Creating a Knowledge Base via Bailian Console

Open the Bailian console, access the “Data Management” menu on the left side, and upload private domain data via the “Import Data” button:

agent-architecture.png

Access the “Knowledge Index” menu on the left side and complete the vectorization of the previously uploaded data by clicking “Create Knowledge Base”:

agent-architecture.png

Note: Remember the Knowledge Base Name you enter here, as it will be used as a unique index for subsequent RAG knowledge retrieval.

Creating a Knowledge Base via API

If you don’t want to manually operate the Bailian console, you can use the DocumentReader interface implementation DashScopeDocumentCloudReader and the VectorStore implementation DashScopeCloudStore in Spring AI Alibaba to upload local data to Bailian and complete data vectorization.

Here’s the relevant code:

public void importDocuments() {
String path = "absolute-path-to-your-file";
// 1. import and split documents
DocumentReader reader = new DashScopeDocumentCloudReader(path, dashscopeApi, null);
List<Document> documentList = reader.get();
logger.info("{} documents loaded and split", documentList.size());
// 1. add documents to DashScope cloud storage
VectorStore vectorStore = new DashScopeCloudStore(dashscopeApi, new DashScopeStoreOptions(indexName));
vectorStore.add(documentList);
logger.info("{} documents added to dashscope cloud vector store", documentList.size());
}

Note: The indexName value used in the code above will serve as a unique index for subsequent RAG knowledge retrieval.

Creating a RAG Agent Application

After completing the knowledge base, we can develop our own RAG application. Similarly, we have two approaches to develop our application:

  1. Continue development in the Bailian console, which provides a visual platform for agent application development and deployment, making it easy to create hosted applications.
  2. Use the Spring AI Alibaba framework to develop applications, which is typically suitable for scenarios where you need to integrate RAG into legacy Java applications or need more flexible control over application retrieval behavior.

Below we focus on explaining how to develop RAG applications using the Spring AI Alibaba framework, simulating the development process of a legacy Java application integrating with large language models.

To allow a Spring Boot application to access large language models and use knowledge bases in Bailian, we first need to add the Spring AI Alibaba dependency:

<dependency>
<groupId>com.alibaba.cloud.ai</groupId>
<artifactId>spring-ai-alibaba-starter</artifactId>
<version>${spring-ai-alibaba.version}</version>
</dependency>

Next, we need to obtain the model API key and other necessary information from the Bailian platform:

spring:
ai:
dashscope:
api-key: ${AI_DASHSCOPE_API_KEY}
  • api-key: Required, the key for accessing the model service.
  • workspace-id: Optional, defaults to using the default business space.
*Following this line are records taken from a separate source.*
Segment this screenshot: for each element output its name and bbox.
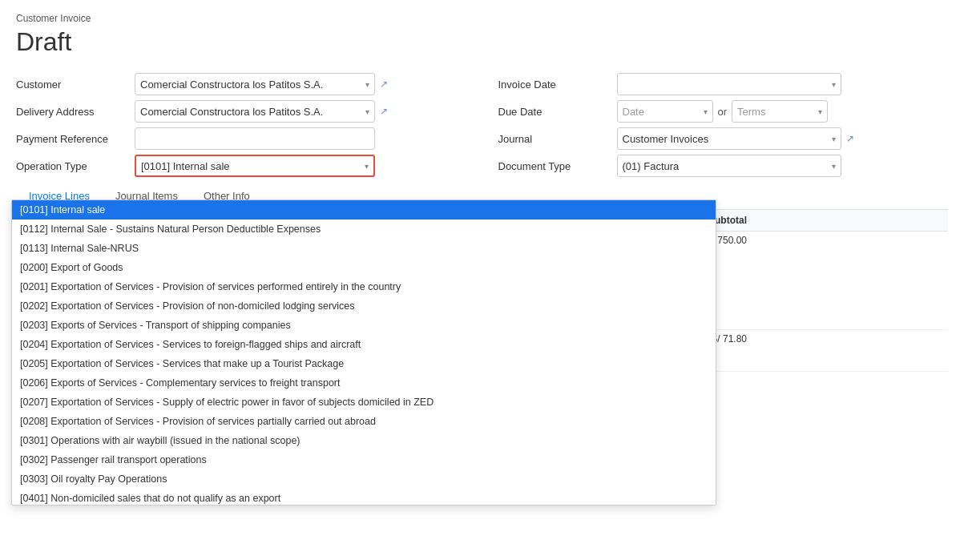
payment-ref-input[interactable]	[135, 127, 375, 150]
delivery-dropdown-arrow-icon: ▾	[365, 107, 369, 116]
journal-row: Journal Customer Invoices ▾ ↗	[498, 127, 949, 150]
dropdown-item[interactable]: [0113] Internal Sale-NRUS	[12, 239, 716, 258]
doc-type-row: Document Type (01) Factura ▾	[498, 155, 949, 177]
page-title: Draft	[16, 27, 948, 57]
dropdown-item[interactable]: [0206] Exports of Services - Complementa…	[12, 373, 716, 393]
dropdown-list: [0101] Internal sale[0112] Internal Sale…	[12, 200, 716, 505]
customer-dropdown[interactable]: Comercial Constructora los Patitos S.A. …	[135, 73, 375, 95]
journal-external-link-icon[interactable]: ↗	[846, 133, 854, 144]
due-date-arrow-icon: ▾	[704, 107, 708, 116]
dropdown-item[interactable]: [0207] Exportation of Services - Supply …	[12, 393, 716, 412]
customer-field-text: Comercial Constructora los Patitos S.A.	[140, 79, 362, 91]
due-date-row: Due Date Date ▾ or Terms ▾	[498, 100, 949, 123]
dropdown-item[interactable]: [0303] Oil royalty Pay Operations	[12, 469, 716, 489]
due-date-placeholder: Date	[623, 106, 704, 118]
doc-type-arrow-icon: ▾	[832, 162, 836, 171]
payment-ref-label: Payment Reference	[16, 133, 128, 145]
journal-value: Customer Invoices ▾ ↗	[617, 127, 949, 150]
invoice-date-row: Invoice Date ▾	[498, 73, 949, 95]
journal-field-text: Customer Invoices	[623, 133, 829, 145]
terms-dropdown[interactable]: Terms ▾	[732, 100, 828, 123]
terms-placeholder: Terms	[737, 106, 818, 118]
form-right: Invoice Date ▾ Due Date Date ▾ or	[498, 73, 949, 177]
dropdown-item[interactable]: [0208] Exportation of Services - Provisi…	[12, 412, 716, 431]
operation-type-dropdown-overlay: [0101] Internal sale[0112] Internal Sale…	[11, 199, 716, 506]
doc-type-value: (01) Factura ▾	[617, 155, 949, 177]
form-section: Customer Comercial Constructora los Pati…	[16, 73, 948, 177]
journal-label: Journal	[498, 133, 611, 145]
invoice-date-value: ▾	[617, 73, 949, 95]
due-date-dropdown[interactable]: Date ▾	[617, 100, 713, 123]
dropdown-item[interactable]: [0200] Export of Goods	[12, 258, 716, 277]
dropdown-item[interactable]: [0201] Exportation of Services - Provisi…	[12, 277, 716, 296]
customer-value: Comercial Constructora los Patitos S.A. …	[135, 73, 466, 95]
customer-label: Customer	[16, 79, 128, 91]
delivery-row: Delivery Address Comercial Constructora …	[16, 100, 466, 123]
payment-ref-value	[135, 127, 466, 150]
breadcrumb: Customer Invoice	[16, 13, 948, 24]
customer-dropdown-arrow-icon: ▾	[365, 80, 369, 89]
dropdown-item[interactable]: [0203] Exports of Services - Transport o…	[12, 316, 716, 335]
operation-type-arrow-icon: ▾	[365, 162, 369, 171]
page: Customer Invoice Draft Customer Comercia…	[0, 0, 964, 560]
operation-type-dropdown[interactable]: [0101] Internal sale ▾	[135, 155, 375, 177]
delivery-dropdown[interactable]: Comercial Constructora los Patitos S.A. …	[135, 100, 375, 123]
journal-dropdown[interactable]: Customer Invoices ▾	[617, 127, 841, 150]
delivery-label: Delivery Address	[16, 106, 128, 118]
terms-arrow-icon: ▾	[818, 107, 822, 116]
dropdown-item[interactable]: [0204] Exportation of Services - Service…	[12, 335, 716, 354]
operation-type-row: Operation Type [0101] Internal sale ▾	[16, 155, 466, 177]
customer-external-link-icon[interactable]: ↗	[380, 79, 388, 90]
due-date-value: Date ▾ or Terms ▾	[617, 100, 949, 123]
doc-type-dropdown[interactable]: (01) Factura ▾	[617, 155, 841, 177]
form-left: Customer Comercial Constructora los Pati…	[16, 73, 466, 177]
dropdown-item[interactable]: [0202] Exportation of Services - Provisi…	[12, 296, 716, 316]
dropdown-item[interactable]: [0205] Exportation of Services - Service…	[12, 354, 716, 373]
delivery-field-text: Comercial Constructora los Patitos S.A.	[140, 106, 362, 118]
operation-type-label: Operation Type	[16, 160, 128, 172]
dropdown-item[interactable]: [0302] Passenger rail transport operatio…	[12, 450, 716, 469]
doc-type-field-text: (01) Factura	[623, 160, 832, 172]
journal-arrow-icon: ▾	[832, 135, 836, 143]
due-date-label: Due Date	[498, 106, 611, 118]
or-text: or	[718, 106, 728, 118]
invoice-date-dropdown[interactable]: ▾	[617, 73, 841, 95]
operation-type-field-text: [0101] Internal sale	[141, 160, 361, 172]
delivery-external-link-icon[interactable]: ↗	[380, 106, 388, 117]
invoice-date-arrow-icon: ▾	[832, 80, 836, 89]
doc-type-label: Document Type	[498, 160, 611, 172]
delivery-value: Comercial Constructora los Patitos S.A. …	[135, 100, 466, 123]
invoice-date-label: Invoice Date	[498, 79, 611, 91]
customer-row: Customer Comercial Constructora los Pati…	[16, 73, 466, 95]
dropdown-item[interactable]: [0101] Internal sale	[12, 200, 716, 220]
payment-ref-row: Payment Reference	[16, 127, 466, 150]
dropdown-item[interactable]: [0401] Non-domiciled sales that do not q…	[12, 489, 716, 505]
dropdown-item[interactable]: [0112] Internal Sale - Sustains Natural …	[12, 220, 716, 239]
operation-type-value: [0101] Internal sale ▾	[135, 155, 466, 177]
dropdown-item[interactable]: [0301] Operations with air waybill (issu…	[12, 431, 716, 450]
If the application was created in a separate business space, you need to specify this.

Next is the standard process for developing RAG applications using the Spring AI Alibaba framework. To establish a connection with Bailian during the retrieval phase, we need to specify the Bailian knowledge base retrieval component DashScopeDocumentRetriever.
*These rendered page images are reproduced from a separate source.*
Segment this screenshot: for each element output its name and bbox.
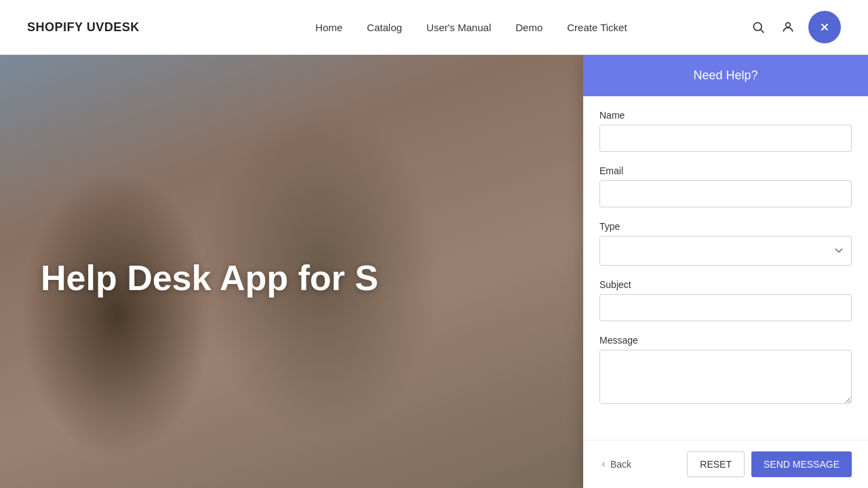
type-label: Type xyxy=(599,221,852,232)
search-icon xyxy=(751,20,765,34)
email-label: Email xyxy=(599,165,852,176)
back-button[interactable]: Back xyxy=(599,459,631,470)
type-select[interactable]: General Support Billing Technical xyxy=(599,236,852,266)
subject-label: Subject xyxy=(599,279,852,290)
search-button[interactable] xyxy=(749,18,768,37)
svg-point-0 xyxy=(753,22,762,30)
reset-button[interactable]: RESET xyxy=(687,451,745,477)
nav-create-ticket[interactable]: Create Ticket xyxy=(567,22,627,33)
user-icon xyxy=(781,20,795,34)
site-logo: SHOPIFY UVDESK xyxy=(27,20,140,35)
email-group: Email xyxy=(599,165,852,207)
subject-input[interactable] xyxy=(599,294,852,321)
type-group: Type General Support Billing Technical xyxy=(599,221,852,266)
main-nav: Home Catalog User's Manual Demo Create T… xyxy=(194,22,749,33)
message-group: Message xyxy=(599,335,852,407)
nav-demo[interactable]: Demo xyxy=(515,22,542,33)
help-panel: Need Help? Name Email Type General Suppo… xyxy=(583,55,868,488)
name-input[interactable] xyxy=(599,125,852,152)
name-group: Name xyxy=(599,110,852,152)
help-panel-title: Need Help? xyxy=(583,55,868,96)
nav-manual[interactable]: User's Manual xyxy=(427,22,491,33)
svg-point-2 xyxy=(786,22,791,27)
send-message-button[interactable]: SEND MESSAGE xyxy=(751,451,852,477)
svg-line-1 xyxy=(761,30,764,33)
footer-actions: RESET SEND MESSAGE xyxy=(687,451,852,477)
chevron-left-icon xyxy=(599,460,608,468)
header-icons xyxy=(749,11,841,43)
message-label: Message xyxy=(599,335,852,346)
help-panel-body: Name Email Type General Support Billing … xyxy=(583,96,868,440)
hero-section: Help Desk App for S xyxy=(0,55,583,488)
subject-group: Subject xyxy=(599,279,852,321)
user-button[interactable] xyxy=(778,18,797,37)
nav-home[interactable]: Home xyxy=(315,22,342,33)
close-panel-button[interactable] xyxy=(808,11,841,43)
nav-catalog[interactable]: Catalog xyxy=(367,22,402,33)
help-panel-footer: Back RESET SEND MESSAGE xyxy=(583,440,868,488)
main-header: SHOPIFY UVDESK Home Catalog User's Manua… xyxy=(0,0,868,55)
close-icon xyxy=(818,21,831,33)
message-textarea[interactable] xyxy=(599,350,852,404)
email-input[interactable] xyxy=(599,180,852,207)
hero-text: Help Desk App for S xyxy=(41,258,378,298)
name-label: Name xyxy=(599,110,852,121)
private static final String indexName = "Microservice";
DocumentRetriever retriever = new DashScopeDocumentRetriever(dashscopeApi,
DashScopeDocumentRetrieverOptions.builder().withIndexName(indexName).build());

The indexName needs to be specified as the name of the knowledge base you created in Bailian, as described in the previous section.
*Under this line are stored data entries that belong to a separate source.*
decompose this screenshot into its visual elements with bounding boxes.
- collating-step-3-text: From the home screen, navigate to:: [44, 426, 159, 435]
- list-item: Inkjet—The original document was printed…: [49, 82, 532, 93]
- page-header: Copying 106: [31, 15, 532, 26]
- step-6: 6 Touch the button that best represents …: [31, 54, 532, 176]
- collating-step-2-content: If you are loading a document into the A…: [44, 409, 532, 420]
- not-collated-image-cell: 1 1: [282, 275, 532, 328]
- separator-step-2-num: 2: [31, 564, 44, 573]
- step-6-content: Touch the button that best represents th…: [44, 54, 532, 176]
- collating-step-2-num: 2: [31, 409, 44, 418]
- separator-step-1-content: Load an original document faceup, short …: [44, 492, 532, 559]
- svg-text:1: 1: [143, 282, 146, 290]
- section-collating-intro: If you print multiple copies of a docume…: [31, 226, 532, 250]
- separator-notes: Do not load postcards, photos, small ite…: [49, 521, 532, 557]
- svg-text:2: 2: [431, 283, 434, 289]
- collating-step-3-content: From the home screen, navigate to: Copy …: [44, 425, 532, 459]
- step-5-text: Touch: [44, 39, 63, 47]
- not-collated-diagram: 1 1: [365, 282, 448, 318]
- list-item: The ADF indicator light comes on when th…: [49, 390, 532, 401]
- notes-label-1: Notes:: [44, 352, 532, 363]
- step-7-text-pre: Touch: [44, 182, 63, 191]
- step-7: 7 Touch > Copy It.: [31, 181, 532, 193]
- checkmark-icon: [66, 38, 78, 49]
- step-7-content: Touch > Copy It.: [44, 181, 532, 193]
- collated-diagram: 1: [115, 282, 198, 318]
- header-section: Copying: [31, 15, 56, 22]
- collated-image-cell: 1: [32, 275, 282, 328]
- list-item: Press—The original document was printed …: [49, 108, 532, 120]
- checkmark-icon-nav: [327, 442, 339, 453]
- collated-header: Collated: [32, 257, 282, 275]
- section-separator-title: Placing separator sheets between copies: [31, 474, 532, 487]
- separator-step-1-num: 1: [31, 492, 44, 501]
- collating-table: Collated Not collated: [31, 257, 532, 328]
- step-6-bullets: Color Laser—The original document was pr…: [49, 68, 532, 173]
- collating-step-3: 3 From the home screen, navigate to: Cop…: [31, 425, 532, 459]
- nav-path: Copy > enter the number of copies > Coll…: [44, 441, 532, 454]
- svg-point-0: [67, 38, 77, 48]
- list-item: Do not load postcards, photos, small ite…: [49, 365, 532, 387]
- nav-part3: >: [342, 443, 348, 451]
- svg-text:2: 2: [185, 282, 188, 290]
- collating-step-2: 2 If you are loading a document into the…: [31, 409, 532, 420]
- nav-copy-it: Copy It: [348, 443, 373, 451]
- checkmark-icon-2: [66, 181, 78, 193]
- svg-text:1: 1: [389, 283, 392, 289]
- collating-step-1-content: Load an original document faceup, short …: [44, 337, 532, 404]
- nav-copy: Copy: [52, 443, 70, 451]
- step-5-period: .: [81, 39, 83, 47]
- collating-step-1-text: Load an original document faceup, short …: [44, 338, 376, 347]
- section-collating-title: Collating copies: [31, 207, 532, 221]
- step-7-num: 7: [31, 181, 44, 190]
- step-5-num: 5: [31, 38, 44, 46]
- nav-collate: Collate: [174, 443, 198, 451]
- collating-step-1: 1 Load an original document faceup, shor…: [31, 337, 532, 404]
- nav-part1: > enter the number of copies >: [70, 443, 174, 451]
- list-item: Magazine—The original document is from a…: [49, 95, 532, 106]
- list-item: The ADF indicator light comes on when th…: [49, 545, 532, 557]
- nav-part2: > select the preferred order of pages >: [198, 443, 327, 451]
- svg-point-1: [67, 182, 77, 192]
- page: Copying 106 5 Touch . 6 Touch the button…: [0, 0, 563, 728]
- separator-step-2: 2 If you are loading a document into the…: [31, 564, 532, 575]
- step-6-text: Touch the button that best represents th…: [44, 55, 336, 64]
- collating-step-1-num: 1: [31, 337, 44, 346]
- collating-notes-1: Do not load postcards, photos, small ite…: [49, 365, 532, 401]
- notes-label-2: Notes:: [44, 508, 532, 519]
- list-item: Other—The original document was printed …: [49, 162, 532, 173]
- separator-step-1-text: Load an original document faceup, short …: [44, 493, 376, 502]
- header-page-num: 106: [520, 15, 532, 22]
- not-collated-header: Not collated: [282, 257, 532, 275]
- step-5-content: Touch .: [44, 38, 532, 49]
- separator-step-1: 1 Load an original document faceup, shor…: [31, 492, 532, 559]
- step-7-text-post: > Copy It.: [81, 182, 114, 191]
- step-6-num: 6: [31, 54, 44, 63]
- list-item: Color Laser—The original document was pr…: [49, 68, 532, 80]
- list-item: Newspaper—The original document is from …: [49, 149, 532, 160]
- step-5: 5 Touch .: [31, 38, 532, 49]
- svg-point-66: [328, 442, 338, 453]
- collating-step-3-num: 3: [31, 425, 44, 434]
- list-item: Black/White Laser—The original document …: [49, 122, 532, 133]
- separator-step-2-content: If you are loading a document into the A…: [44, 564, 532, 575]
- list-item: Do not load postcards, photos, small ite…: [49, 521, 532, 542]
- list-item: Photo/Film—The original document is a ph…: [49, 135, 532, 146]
As shown in the following code snippet, we use ChatClient to call the model service, where the DocumentRetrievalAdvisor aspect is responsible for intercepting user requests and appending the knowledge base context retrieved by the retriever to the user’s prompt before sending it to the large language model.

ChatClient chatClient = builder
.defaultAdvisors(new DocumentRetrievalAdvisor(retriever))
.build();
String content = chatClient.prompt().user(message).stream().chatResponse();

For the complete source code of the example project, please check the Github repository spring-ai-alibaba-examples.